[Page-level text extractions]
★ ★ ★ ★ ★ ★ ★

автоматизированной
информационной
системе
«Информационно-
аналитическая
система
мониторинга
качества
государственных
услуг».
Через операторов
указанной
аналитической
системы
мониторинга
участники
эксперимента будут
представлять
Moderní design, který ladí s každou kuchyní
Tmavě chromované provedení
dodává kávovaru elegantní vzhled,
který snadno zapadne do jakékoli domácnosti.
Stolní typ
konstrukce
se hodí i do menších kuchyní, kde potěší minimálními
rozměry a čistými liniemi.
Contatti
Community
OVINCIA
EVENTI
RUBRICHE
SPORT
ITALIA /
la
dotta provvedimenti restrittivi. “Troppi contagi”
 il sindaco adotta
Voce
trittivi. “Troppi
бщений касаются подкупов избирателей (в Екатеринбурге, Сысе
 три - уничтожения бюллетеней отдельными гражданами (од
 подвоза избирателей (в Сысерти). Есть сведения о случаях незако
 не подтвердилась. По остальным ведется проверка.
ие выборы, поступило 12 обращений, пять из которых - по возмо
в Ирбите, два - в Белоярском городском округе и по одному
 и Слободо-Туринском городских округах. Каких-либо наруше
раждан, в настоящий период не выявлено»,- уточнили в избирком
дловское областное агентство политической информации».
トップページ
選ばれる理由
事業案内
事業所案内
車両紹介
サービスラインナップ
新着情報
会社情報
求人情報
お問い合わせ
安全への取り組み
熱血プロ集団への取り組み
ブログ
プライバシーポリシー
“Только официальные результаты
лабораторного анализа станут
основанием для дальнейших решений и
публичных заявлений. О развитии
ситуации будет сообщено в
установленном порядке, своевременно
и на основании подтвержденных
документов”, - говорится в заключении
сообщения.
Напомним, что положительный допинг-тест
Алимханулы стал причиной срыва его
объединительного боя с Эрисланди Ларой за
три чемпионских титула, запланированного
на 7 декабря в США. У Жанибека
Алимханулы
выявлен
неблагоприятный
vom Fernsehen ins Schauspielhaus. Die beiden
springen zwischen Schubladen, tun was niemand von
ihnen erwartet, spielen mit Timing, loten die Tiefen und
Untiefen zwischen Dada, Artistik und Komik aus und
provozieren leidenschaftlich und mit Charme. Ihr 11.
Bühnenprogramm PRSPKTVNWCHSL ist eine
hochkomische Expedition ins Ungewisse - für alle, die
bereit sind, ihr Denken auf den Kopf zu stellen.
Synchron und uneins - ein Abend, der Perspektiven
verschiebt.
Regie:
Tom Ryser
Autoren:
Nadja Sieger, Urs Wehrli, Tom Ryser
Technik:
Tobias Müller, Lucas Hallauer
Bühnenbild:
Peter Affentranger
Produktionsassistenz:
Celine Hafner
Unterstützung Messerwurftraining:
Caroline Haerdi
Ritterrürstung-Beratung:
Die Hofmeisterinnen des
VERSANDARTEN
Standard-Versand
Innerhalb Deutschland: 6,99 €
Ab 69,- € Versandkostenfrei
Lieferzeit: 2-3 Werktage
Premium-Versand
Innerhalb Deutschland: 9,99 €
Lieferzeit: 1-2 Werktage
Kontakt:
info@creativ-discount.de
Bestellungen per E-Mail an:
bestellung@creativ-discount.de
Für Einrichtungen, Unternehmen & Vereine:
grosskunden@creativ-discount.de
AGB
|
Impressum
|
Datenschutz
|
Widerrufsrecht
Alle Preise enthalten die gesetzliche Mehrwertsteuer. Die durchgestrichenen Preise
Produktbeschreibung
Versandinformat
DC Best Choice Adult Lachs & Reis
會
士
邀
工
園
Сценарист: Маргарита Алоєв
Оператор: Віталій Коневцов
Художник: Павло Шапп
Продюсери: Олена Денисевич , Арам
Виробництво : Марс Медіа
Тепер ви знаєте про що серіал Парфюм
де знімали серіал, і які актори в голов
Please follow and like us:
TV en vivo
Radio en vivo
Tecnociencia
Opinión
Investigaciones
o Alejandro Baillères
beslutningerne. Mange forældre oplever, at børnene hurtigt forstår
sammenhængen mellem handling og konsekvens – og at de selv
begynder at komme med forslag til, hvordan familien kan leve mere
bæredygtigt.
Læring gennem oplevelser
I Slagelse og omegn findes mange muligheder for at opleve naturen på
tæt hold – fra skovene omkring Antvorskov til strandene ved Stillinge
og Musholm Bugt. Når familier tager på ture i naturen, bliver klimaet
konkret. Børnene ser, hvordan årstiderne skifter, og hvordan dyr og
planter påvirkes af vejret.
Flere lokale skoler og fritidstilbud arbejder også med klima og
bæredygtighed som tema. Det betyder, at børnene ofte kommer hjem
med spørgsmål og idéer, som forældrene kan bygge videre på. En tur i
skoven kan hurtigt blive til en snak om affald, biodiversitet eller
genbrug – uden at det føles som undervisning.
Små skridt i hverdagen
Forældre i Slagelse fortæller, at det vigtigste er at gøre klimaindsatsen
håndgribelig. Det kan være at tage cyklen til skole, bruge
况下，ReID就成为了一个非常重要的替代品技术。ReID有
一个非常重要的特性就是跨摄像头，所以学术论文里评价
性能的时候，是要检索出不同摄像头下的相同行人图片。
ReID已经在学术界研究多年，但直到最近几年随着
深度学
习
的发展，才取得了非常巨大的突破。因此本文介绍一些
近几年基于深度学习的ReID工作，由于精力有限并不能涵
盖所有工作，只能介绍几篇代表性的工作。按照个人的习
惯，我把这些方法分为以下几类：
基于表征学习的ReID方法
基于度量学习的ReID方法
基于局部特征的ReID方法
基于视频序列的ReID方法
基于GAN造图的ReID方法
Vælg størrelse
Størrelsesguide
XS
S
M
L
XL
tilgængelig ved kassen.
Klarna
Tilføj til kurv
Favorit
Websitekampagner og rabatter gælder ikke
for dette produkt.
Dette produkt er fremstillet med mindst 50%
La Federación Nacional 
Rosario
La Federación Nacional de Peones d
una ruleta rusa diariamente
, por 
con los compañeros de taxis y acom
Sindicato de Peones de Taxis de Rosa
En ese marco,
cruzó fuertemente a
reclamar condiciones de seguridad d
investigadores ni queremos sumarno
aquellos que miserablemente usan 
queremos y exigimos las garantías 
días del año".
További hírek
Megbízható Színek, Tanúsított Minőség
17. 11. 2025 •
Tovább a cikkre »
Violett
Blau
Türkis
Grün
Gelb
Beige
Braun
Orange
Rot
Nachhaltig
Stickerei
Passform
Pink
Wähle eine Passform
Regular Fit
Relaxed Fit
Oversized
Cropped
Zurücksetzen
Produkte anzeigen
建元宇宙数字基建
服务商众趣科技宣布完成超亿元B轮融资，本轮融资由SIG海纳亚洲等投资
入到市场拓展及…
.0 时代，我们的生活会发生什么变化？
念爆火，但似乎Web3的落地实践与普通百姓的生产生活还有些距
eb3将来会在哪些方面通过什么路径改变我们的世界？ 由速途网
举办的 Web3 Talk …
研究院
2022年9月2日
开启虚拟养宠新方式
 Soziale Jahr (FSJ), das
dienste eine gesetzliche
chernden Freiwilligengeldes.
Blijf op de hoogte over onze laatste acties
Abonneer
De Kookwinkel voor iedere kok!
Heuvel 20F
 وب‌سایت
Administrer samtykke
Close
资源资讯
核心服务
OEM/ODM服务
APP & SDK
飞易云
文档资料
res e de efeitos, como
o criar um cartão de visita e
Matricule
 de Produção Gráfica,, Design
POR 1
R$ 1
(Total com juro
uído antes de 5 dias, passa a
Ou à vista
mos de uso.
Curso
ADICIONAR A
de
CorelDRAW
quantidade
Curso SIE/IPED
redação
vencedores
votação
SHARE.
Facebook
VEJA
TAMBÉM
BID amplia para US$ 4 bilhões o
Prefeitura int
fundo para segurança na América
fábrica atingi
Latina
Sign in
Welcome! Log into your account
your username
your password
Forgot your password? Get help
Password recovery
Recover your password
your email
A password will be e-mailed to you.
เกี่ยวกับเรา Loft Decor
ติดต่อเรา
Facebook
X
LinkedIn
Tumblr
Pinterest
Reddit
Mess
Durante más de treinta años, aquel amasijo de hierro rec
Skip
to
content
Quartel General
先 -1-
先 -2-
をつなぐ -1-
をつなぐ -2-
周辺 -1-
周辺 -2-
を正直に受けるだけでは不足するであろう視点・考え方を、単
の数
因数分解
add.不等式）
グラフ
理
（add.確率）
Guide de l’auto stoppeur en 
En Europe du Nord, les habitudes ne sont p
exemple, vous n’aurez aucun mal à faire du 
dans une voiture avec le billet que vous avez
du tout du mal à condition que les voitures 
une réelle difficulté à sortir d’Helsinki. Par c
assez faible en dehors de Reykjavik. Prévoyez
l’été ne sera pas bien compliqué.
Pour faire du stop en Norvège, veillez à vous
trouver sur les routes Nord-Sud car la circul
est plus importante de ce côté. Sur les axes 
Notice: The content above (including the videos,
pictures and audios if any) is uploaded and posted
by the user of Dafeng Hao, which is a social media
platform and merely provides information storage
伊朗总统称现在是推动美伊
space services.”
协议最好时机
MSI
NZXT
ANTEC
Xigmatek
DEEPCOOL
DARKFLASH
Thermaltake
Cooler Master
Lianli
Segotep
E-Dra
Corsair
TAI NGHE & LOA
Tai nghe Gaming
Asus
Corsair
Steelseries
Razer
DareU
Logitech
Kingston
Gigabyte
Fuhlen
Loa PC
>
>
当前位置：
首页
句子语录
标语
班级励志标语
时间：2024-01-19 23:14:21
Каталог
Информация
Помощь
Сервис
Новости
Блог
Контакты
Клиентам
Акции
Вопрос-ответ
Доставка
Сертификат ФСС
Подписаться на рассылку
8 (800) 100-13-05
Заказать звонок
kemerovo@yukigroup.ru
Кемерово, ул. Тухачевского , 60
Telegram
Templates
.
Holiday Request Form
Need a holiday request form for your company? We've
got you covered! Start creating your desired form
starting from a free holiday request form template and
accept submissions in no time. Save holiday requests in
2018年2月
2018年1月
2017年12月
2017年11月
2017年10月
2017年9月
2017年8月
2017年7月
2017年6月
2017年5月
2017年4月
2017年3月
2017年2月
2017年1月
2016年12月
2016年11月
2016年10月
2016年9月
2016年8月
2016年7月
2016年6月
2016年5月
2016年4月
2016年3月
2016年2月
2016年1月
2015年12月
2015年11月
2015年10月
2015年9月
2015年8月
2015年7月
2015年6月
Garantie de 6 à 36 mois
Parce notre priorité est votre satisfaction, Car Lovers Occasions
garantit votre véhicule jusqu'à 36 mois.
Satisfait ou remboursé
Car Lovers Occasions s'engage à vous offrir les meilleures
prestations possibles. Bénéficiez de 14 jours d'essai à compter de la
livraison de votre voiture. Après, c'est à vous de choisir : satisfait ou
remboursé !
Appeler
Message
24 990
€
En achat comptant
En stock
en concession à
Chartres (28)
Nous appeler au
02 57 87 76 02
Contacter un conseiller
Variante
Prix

★ ★ ★ ★ ★ ★ ★

#### Exercise prompt:
Copy, please, exactly the lines that start at the first line of the data and end at the line containing "Tmavě chromované provedení", both kept and no others.

#### Answer to the exercise:
автоматизированной
информационной
системе
«Информационно-
аналитическая
система
мониторинга
качества
государственных
услуг».
Через операторов
указанной
аналитической
системы
мониторинга
участники
эксперимента будут
представлять
Moderní design, který ladí s každou kuchyní
Tmavě chromované provedení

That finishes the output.